Unfortunately, an unintended effect of IDD recognition by individual state courts is that it reduces managers’ future employment opportunities at rival firms and thus, heightens their career concerns. Importantly, such career concerns are much less relevant for founder-managers, who are unlikely to find joining a rival firm an attractive career option. To identify CEOs who rely more heavily on outside employment, we use a unique dataset that captures the ex-ante differences in CEO entrepreneurial spirit based on whether CEOs are firm founders or professional managers.

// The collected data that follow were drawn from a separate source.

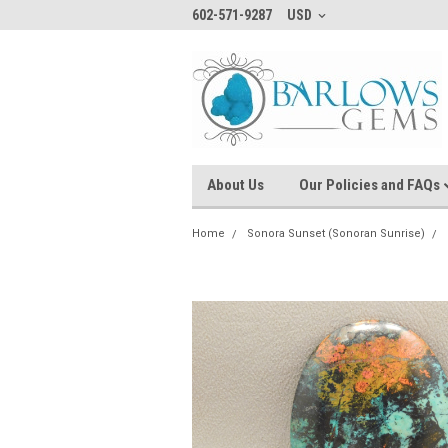
602-571-9287
USD
About Us
Our Policies and FAQs
Home
Sonora Sunset (Sonoran Sunrise)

We find that firms managed by professional/hired CEOs, for whom career concerns are aggravated by IDD, exhibit a significant decline firm risk-taking measured by both Stock Volatility and Cashflow Volatility, while no such effects are observed for founder-CEO led firms where interests in careers at rival firms are low. To provide more direct evidence on the effect of intensified agency conflicts due to IDD induced managerial career concerns, we extensively test our baseline hypotheses across major corporate policy choices, e.g., capital structure and acquisition decisions on which CEOs are known to have significant influence.
Investigating a stream of evidence on the under-utilization of debt-capacity by professional managers after state court recognition of IDD, we find that risk-related agency problems can significantly distort a firm’s leverage and capital structure decisions. We also find that after IDD adoption, professional CEO led firms make fewer investments in high-risk strategic projects such as research and development expenses (R&D) and firm-specific intangible investments such as advertising expenditures, relative to that in founder-CEO led firms.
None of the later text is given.